$MR(tp(a/acl(A))=MR(tp(a/A))$ where MR is morley rank

Question

$MR(tp(a/acl(A))=MR(tp(a/A))$ where MR donotes morley rank. I can't relate $acl(A)$ to $A$. Taking $\varphi(x;a)$ in the $tp(a/acl(A))$ having same rank of the type, I thought there should be some $a'$ conjugate of $a$ over $A$ with $a'\in A$ so that $tp(a)=tp(a')$ and $\varphi(x;a')$ has same rank as $\varphi(x;a)$ but I don't properly do this.

Answer 1

Clearly we have $MR(tp(b/acl(A))) \leq MR(tp(b/A))$, so let us prove $MR(tp(b/A)) \leq MR(tp(b/acl(A)))$.

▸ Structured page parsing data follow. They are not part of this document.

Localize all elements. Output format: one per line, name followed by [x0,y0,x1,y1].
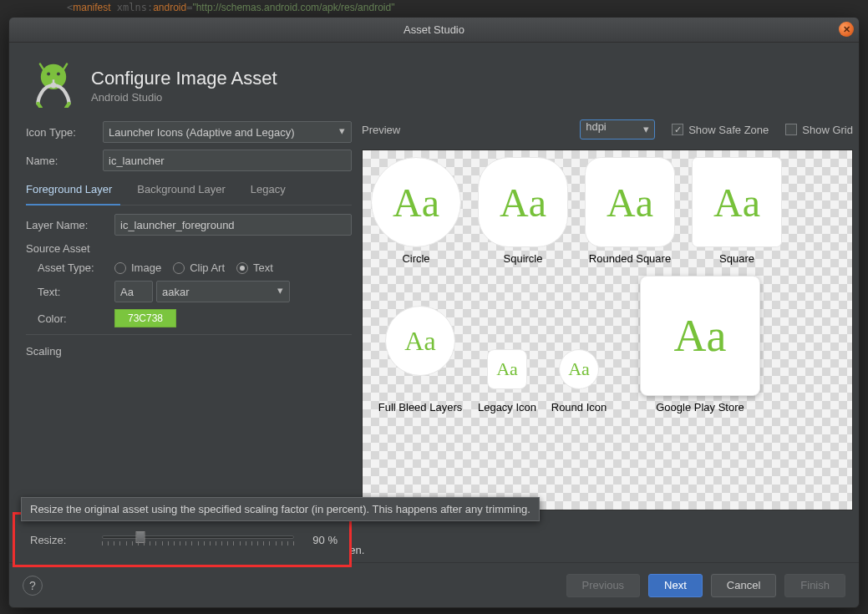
page-title: Configure Image Asset [91,68,277,89]
close-icon[interactable]: ✕ [839,22,854,37]
show-grid-checkbox[interactable]: Show Grid [785,124,853,136]
dialog-header: Configure Image Asset Android Studio [9,43,859,121]
cap-play-store: Google Play Store [656,401,744,414]
cancel-button[interactable]: Cancel [711,574,776,597]
cap-rounded-square: Rounded Square [589,252,671,265]
radio-text[interactable]: Text [236,261,273,274]
tab-foreground[interactable]: Foreground Layer [26,178,120,206]
page-subtitle: Android Studio [91,91,277,104]
tab-background[interactable]: Background Layer [137,178,234,205]
config-panel: Icon Type: Name: Foreground Layer Backgr… [26,121,357,537]
asset-type-label: Asset Type: [38,261,114,274]
resize-value: 90 % [301,534,338,546]
cap-legacy: Legacy Icon [478,401,536,414]
window-title: Asset Studio [404,23,464,36]
tab-legacy[interactable]: Legacy [251,178,294,205]
asset-studio-dialog: Asset Studio ✕ Configure Image Asset And… [8,17,860,608]
previous-button[interactable]: Previous [566,574,641,597]
density-select[interactable]: hdpi [580,119,655,140]
radio-text-label: Text [253,261,273,274]
layer-name-label: Layer Name: [26,219,114,231]
layer-name-input[interactable] [114,214,352,236]
cap-square: Square [719,252,754,265]
cap-circle: Circle [402,252,429,265]
titlebar[interactable]: Asset Studio ✕ [9,18,859,43]
preview-panel-wrapper: Preview hdpi ✓Show Safe Zone Show Grid A… [357,121,853,537]
resize-slider[interactable] [102,528,294,551]
color-label: Color: [38,312,114,325]
source-asset-title: Source Asset [26,242,352,255]
font-value[interactable] [156,281,290,302]
radio-clipart[interactable]: Clip Art [173,261,225,274]
android-studio-logo [31,63,76,108]
preview-label: Preview [362,124,400,136]
show-safe-zone-label: Show Safe Zone [688,124,769,136]
preview-canvas: Aa Circle Aa Squircle Aa Rounded Square … [362,150,853,510]
svg-point-3 [51,83,57,89]
show-grid-label: Show Grid [802,124,853,136]
layer-tabs: Foreground Layer Background Layer Legacy [26,178,352,206]
svg-point-1 [47,73,50,76]
show-safe-zone-checkbox[interactable]: ✓Show Safe Zone [672,124,769,136]
resize-label: Resize: [30,534,95,546]
name-input[interactable] [103,150,352,171]
radio-clipart-label: Clip Art [190,261,225,274]
icon-type-select[interactable] [103,121,352,143]
finish-button[interactable]: Finish [784,574,845,597]
density-value: hdpi [586,120,607,133]
name-label: Name: [26,155,103,167]
scaling-title: Scaling [26,345,352,358]
text-input[interactable] [114,281,153,302]
font-select[interactable] [156,281,290,302]
editor-background: <manifest xmlns:android="http://schemas.… [0,0,868,17]
svg-point-2 [57,73,60,76]
next-button[interactable]: Next [648,574,703,597]
radio-image[interactable]: Image [114,261,161,274]
icon-type-label: Icon Type: [26,126,103,139]
resize-tooltip: Resize the original asset using the spec… [21,497,540,521]
icon-type-value[interactable] [103,121,352,143]
cap-round: Round Icon [551,401,607,414]
dialog-footer: ? Previous Next Cancel Finish [9,562,859,607]
color-swatch[interactable]: 73C738 [114,309,176,327]
cap-full-bleed: Full Bleed Layers [378,401,462,414]
text-label: Text: [38,286,114,298]
radio-image-label: Image [131,261,161,274]
cap-squircle: Squircle [504,252,543,265]
help-icon[interactable]: ? [23,576,43,596]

Let $\varphi(x, a) \in tp(b/acl(A))$ be of minimal rank $\alpha$, where $a$ denotes the parameters from $acl(A)$. Then the type $tp(a/A)$ is algebraic and is thus isolated by some algebraic $L(A)$-formula $\psi(y)$. Denote by $\{a_1, \ldots, a_n\}$ the realisations of $\psi(y)$, then $$ \exists y(\psi(y) \wedge \varphi(x, y)) $$ and $$ \varphi(x, a_1) \vee \ldots \vee \varphi(x, a_n) $$ are equivalent. So $$ MR(\exists y(\psi(y) \wedge \varphi(x, y))) = MR(\varphi(x, a_1) \vee \ldots \vee \varphi(x, a_n)) = \max(MR(\varphi(x, a_1)), \ldots, MR(\varphi(x, a_n))). $$ For every realisation $a_i$ of $\psi(y)$, we have that $\varphi(x, a)$ and $\varphi(x, a_i)$ have the same Morley rank since the Morley rank only depends on the type of the parameters. So we have for all $1 \leq i \leq n$: $$ MR(\varphi(x, a_i)) = MR(\varphi(x, a)) = \alpha. $$ This means that $MR(\exists y(\psi(y) \wedge \varphi(x, y))) = \alpha$. Now the result follows because $\exists y(\psi(y) \wedge \varphi(x, y))$ is an $L(A)$-formula that is in $tp(b/A)$.